Leslie Howard (Actor) .. Phillip Armstrong Scott
Born: April 24, 1893
Died: June 01, 1943
Birthplace: London, England
Trivia: Son of a London stockbroker, British actor Leslie Howard worked as a bank clerk after graduating from London's Dulwich School. Serving briefly in World War I, Howard was mustered out for medical reasons in 1918, deciding at that time to act for a living. Working in both England and the U.S. throughout the 1920s, Howard specialized in playing disillusioned intellectuals in such plays as Outward Bound, the film version of which served as his 1930 film debut. Other films followed on both sides of the Atlantic, the best of these being Howard's masterful star turn in The Scarlet Pimpernel (1934).
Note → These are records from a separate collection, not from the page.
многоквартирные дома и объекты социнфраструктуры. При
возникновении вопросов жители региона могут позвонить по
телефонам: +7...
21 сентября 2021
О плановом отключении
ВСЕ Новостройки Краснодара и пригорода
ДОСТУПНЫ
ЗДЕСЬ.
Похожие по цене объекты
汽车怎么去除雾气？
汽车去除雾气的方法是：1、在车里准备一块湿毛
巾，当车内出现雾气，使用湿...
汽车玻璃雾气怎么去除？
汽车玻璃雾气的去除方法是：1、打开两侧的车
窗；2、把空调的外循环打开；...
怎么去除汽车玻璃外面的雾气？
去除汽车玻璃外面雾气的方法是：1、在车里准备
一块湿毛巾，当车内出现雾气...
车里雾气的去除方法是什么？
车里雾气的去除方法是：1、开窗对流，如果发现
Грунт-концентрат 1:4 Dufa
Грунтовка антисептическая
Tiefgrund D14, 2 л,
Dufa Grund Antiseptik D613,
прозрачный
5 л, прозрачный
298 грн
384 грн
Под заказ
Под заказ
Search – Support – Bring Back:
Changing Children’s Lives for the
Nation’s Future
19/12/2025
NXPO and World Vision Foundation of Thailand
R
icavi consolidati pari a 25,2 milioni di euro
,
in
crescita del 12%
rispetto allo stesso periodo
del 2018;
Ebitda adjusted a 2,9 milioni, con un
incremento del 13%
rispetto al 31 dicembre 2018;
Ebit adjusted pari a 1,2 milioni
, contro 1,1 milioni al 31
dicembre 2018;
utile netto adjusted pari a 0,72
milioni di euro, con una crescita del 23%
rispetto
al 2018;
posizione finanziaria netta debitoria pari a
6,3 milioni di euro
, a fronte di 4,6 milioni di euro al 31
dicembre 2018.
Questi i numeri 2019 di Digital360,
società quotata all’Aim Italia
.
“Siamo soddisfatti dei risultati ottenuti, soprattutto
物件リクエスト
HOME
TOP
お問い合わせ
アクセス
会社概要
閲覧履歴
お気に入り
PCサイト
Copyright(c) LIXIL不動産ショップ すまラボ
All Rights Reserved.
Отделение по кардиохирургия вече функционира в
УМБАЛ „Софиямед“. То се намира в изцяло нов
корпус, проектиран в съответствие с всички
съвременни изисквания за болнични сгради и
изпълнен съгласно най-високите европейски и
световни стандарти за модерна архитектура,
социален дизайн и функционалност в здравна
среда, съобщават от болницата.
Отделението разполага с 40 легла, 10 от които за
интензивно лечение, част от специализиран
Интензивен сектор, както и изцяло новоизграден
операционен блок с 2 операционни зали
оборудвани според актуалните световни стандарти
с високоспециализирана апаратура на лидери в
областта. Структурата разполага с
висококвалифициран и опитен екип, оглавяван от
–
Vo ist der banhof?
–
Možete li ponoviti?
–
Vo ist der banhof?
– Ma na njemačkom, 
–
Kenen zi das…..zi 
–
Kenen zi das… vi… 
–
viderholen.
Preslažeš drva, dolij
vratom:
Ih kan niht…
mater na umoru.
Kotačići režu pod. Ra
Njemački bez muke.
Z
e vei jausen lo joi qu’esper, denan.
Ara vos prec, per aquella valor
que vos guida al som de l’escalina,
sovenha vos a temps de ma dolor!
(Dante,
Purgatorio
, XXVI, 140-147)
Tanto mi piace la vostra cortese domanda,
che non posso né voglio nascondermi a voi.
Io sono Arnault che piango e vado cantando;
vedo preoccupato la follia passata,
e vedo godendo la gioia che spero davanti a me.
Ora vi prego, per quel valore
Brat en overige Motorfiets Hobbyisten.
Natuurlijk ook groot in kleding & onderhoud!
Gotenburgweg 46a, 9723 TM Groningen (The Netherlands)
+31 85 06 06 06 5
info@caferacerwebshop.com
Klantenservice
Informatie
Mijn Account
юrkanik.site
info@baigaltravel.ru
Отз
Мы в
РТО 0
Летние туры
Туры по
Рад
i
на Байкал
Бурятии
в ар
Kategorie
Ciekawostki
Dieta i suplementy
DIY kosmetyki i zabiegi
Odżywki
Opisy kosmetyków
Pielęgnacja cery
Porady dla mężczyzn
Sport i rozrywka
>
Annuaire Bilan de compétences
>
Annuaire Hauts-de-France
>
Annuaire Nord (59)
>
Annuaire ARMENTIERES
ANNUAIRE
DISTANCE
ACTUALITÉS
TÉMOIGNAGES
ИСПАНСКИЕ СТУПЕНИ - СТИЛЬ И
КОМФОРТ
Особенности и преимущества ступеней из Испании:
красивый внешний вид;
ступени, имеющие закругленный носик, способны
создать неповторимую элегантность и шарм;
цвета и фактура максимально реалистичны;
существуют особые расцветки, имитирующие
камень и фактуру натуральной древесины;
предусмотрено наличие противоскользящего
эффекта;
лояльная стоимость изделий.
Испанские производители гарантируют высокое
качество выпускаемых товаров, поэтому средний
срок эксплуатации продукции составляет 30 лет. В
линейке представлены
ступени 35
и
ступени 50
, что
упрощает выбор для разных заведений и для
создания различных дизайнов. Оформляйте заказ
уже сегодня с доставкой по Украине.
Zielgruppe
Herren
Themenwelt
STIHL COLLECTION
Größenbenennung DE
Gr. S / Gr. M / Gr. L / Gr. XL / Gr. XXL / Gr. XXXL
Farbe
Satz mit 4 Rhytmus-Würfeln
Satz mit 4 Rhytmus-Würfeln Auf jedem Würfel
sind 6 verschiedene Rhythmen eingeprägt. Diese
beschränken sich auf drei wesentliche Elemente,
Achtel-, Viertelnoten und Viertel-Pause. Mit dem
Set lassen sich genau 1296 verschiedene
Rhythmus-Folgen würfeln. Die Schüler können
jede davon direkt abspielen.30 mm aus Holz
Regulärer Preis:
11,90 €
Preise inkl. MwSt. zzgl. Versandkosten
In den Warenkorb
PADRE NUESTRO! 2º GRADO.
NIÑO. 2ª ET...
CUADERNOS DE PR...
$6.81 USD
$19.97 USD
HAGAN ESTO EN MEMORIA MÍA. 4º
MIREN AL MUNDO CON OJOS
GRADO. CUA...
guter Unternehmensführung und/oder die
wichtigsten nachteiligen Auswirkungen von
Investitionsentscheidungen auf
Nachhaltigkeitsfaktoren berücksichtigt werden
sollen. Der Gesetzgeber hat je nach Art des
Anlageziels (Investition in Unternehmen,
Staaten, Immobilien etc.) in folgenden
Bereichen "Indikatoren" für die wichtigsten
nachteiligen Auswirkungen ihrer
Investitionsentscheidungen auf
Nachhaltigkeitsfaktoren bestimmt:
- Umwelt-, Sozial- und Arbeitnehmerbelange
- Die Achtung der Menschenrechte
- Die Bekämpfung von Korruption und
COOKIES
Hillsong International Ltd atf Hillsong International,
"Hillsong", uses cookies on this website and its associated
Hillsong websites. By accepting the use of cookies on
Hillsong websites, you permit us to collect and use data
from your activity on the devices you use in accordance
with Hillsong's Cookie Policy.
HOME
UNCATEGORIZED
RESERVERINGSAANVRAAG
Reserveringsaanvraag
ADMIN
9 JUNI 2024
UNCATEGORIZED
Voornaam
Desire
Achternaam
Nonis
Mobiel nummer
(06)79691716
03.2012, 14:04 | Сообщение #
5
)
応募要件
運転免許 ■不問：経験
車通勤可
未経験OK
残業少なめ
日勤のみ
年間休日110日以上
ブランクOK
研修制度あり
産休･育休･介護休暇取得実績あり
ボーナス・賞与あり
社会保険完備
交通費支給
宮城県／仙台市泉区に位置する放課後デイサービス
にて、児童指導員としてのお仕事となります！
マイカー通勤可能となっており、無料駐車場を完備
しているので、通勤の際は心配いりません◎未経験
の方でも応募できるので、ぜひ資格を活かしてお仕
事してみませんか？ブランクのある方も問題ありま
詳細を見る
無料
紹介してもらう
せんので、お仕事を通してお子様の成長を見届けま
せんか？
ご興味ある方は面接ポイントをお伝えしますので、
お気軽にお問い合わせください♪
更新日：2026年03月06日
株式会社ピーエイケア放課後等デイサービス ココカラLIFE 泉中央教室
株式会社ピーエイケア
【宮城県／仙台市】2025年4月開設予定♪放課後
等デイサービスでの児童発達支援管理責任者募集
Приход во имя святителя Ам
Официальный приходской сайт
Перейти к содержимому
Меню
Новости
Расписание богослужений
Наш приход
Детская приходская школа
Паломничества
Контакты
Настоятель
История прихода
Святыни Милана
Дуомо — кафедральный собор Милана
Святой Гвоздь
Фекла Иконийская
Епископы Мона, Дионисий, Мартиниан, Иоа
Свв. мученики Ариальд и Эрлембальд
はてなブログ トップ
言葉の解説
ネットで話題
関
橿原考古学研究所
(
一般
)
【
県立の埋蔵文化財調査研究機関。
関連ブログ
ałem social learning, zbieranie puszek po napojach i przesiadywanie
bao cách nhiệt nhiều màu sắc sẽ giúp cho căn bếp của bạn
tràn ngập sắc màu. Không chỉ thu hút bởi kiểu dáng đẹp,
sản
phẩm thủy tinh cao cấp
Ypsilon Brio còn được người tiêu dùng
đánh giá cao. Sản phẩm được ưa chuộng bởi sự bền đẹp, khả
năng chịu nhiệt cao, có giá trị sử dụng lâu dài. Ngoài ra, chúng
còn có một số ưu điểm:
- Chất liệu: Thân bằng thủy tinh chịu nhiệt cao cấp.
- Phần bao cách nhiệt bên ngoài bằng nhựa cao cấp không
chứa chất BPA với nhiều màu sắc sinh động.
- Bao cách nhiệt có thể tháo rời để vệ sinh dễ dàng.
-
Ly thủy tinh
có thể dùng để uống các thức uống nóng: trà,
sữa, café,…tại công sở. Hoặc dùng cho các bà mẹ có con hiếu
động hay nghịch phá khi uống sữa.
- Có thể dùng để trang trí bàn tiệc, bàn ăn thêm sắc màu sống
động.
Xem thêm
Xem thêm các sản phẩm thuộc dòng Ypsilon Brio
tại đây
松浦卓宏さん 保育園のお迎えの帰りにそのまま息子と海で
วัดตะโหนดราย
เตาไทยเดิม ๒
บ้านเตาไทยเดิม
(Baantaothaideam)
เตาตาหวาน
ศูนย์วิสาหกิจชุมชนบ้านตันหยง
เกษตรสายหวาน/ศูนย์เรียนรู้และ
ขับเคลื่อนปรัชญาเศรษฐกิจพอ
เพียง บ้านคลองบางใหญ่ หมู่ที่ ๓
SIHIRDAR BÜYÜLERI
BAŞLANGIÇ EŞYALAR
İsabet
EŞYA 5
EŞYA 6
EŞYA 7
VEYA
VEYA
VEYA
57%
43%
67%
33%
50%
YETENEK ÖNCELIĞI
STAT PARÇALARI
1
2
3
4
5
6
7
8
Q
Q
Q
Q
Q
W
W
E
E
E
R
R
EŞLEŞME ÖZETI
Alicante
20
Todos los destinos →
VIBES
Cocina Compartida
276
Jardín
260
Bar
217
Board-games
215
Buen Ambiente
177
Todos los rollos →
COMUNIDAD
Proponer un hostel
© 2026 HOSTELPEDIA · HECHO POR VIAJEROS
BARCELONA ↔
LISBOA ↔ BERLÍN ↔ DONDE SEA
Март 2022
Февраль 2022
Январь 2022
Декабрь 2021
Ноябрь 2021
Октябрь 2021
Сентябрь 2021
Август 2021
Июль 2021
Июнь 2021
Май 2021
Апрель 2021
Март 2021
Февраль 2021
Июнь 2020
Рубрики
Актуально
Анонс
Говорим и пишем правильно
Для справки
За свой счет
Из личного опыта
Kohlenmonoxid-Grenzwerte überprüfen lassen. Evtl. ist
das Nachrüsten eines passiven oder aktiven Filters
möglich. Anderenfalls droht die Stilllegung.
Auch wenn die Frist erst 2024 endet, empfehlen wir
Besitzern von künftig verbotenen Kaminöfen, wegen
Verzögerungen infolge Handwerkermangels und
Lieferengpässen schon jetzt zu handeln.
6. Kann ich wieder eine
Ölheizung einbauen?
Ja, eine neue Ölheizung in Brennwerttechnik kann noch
In 1935, Howard portrayed yet another disenchanted soul in The Petrified Forest, which co-starred Humphrey Bogart as a gangster patterned after John Dillinger. Howard was tapped for the film version, but refused to make the movie unless Bogart was also hired (Warner Bros. had planned to use their resident gangster type, Edward G. Robinson). Hardly a candidate for "Mr. Nice Guy" -- he was known to count the lines of his fellow actors and demand cuts if they exceeded his dialogue -- Howard was nonetheless loyal to those he cared about. Bogart became a star after The Petrified Forest, and in gratitude named his first daughter Leslie Bogart. Somehow able to hide encroaching middle-age when on screen, Howard played romantic leads well into his late 40s, none more so than the role of -- yes -- disillusioned intellectual Southern aristocrat Ashley Wilkes in the 1939 classic Gone with the Wind. In the late 1930s, Howard began dabbling in directing, notably in his starring films Pygmalion (1938) and Pimpernel Smith (1941). Fiercely patriotic, Howard traveled extensively on behalf of war relief; on one of these trips, he boarded a British Overseas Airways plane in 1943 with several other British notables, flying en route from England to Lisbon. The plane was shot down over the Bay of Biscay and all on board were killed. Only after the war ended was it revealed that Howard had selflessly taken that plane ride knowing it would probably never arrive in Lisbon; it was ostensibly carrying Prime Minister Winston Churchill, and was sent out as a decoy so that Churchill's actual plane would be undisturbed by enemy fire.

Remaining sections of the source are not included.